Task goal >>
Select, from the data, each line where "text" occurs.

-- Working data follows --

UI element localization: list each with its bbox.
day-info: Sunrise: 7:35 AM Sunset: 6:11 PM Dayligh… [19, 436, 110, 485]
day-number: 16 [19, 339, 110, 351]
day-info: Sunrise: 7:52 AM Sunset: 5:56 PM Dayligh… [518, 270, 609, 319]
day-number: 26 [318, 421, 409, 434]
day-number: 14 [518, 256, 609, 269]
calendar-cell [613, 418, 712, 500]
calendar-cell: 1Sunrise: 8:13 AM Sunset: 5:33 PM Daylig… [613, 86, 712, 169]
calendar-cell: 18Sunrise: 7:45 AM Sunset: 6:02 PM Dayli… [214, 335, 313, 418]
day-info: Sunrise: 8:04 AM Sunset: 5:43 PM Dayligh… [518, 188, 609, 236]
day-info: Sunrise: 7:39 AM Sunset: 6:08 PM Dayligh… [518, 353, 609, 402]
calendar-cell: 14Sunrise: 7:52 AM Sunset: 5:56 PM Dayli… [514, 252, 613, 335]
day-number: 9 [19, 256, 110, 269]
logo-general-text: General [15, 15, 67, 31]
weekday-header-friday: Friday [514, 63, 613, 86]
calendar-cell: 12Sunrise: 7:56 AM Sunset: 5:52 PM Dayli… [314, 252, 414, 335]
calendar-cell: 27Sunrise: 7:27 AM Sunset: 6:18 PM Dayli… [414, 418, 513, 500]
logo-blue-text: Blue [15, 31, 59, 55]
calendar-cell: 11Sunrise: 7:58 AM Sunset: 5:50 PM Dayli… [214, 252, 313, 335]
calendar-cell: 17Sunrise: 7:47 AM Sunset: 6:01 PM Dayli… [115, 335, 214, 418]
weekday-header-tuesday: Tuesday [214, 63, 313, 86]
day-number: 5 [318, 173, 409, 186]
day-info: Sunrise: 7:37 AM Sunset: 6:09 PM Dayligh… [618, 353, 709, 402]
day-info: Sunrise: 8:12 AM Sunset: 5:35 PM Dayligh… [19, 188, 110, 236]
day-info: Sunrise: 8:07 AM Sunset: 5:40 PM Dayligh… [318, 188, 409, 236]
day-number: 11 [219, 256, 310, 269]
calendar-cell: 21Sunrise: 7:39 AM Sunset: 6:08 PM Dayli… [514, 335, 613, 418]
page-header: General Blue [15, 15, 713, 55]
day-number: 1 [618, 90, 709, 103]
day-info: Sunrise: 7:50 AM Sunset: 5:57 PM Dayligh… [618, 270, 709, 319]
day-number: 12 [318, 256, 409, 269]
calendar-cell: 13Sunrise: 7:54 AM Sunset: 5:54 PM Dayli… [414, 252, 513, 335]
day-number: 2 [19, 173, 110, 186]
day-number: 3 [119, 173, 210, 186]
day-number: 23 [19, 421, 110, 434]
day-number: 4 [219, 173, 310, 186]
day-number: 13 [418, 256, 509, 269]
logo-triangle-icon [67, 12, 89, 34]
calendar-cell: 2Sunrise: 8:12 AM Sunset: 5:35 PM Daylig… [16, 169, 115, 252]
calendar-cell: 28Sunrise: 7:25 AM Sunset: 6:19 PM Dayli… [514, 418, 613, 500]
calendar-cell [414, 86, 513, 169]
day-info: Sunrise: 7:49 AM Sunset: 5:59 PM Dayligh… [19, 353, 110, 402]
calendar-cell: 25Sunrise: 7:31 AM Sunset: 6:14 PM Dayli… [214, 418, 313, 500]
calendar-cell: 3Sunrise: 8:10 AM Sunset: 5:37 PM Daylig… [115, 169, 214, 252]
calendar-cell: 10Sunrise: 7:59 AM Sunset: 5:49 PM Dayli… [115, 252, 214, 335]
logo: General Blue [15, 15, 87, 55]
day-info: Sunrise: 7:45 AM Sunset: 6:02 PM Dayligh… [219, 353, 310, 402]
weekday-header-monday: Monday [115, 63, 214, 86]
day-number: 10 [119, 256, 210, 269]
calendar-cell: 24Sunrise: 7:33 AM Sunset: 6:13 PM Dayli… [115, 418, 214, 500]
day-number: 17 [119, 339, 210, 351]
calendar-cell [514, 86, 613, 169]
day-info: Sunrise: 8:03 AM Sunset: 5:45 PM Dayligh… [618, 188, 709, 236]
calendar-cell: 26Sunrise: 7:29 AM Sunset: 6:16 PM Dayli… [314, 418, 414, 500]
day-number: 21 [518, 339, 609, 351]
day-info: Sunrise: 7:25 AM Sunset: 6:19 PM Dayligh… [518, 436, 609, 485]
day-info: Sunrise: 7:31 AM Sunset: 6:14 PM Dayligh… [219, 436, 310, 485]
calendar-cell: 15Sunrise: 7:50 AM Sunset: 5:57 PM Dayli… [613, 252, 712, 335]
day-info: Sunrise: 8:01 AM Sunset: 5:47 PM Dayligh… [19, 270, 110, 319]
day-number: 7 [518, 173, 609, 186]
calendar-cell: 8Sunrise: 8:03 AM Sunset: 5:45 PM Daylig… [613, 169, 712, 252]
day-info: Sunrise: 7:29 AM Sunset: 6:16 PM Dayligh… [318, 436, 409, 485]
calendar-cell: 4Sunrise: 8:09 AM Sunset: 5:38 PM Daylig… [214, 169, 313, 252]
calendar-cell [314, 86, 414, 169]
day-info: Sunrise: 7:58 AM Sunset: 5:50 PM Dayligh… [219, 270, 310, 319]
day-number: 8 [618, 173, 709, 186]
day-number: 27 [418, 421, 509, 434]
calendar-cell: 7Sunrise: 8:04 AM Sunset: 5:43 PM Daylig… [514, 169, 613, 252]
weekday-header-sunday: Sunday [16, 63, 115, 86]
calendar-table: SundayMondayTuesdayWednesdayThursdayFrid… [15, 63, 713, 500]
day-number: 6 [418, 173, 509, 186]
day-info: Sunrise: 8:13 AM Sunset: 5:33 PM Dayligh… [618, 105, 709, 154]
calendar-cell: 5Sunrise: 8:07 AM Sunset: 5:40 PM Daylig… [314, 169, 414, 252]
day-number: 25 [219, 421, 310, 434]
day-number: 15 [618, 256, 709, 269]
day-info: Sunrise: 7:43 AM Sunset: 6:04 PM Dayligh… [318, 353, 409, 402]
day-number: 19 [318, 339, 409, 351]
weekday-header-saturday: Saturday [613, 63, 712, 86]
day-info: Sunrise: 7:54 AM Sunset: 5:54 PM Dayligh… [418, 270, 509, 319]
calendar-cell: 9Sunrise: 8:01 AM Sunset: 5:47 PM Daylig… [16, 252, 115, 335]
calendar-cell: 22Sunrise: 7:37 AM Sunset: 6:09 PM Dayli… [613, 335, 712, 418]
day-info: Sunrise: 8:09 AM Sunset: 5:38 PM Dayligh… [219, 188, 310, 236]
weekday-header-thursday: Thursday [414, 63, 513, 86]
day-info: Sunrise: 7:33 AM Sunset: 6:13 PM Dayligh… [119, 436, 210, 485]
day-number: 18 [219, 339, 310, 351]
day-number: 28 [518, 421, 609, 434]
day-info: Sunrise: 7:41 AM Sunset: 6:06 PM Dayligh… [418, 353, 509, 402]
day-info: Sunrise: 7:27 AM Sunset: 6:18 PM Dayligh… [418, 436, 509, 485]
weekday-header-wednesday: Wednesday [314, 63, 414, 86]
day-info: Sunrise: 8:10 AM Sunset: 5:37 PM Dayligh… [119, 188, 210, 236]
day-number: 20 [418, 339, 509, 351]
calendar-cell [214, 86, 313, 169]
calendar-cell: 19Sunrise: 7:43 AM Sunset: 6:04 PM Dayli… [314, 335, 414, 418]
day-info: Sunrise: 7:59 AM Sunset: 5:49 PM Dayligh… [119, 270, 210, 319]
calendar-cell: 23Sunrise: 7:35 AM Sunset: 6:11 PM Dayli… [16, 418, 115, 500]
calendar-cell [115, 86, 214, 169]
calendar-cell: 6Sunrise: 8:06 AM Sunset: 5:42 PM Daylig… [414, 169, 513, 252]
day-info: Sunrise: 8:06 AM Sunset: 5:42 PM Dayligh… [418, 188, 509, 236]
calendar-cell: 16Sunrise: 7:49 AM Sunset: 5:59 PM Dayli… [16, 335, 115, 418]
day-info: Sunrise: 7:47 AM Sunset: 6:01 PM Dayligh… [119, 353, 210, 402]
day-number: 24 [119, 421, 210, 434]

-- Working data concluded --

Exercise result >>
logo-general-text: General [15, 15, 67, 31]
logo-blue-text: Blue [15, 31, 59, 55]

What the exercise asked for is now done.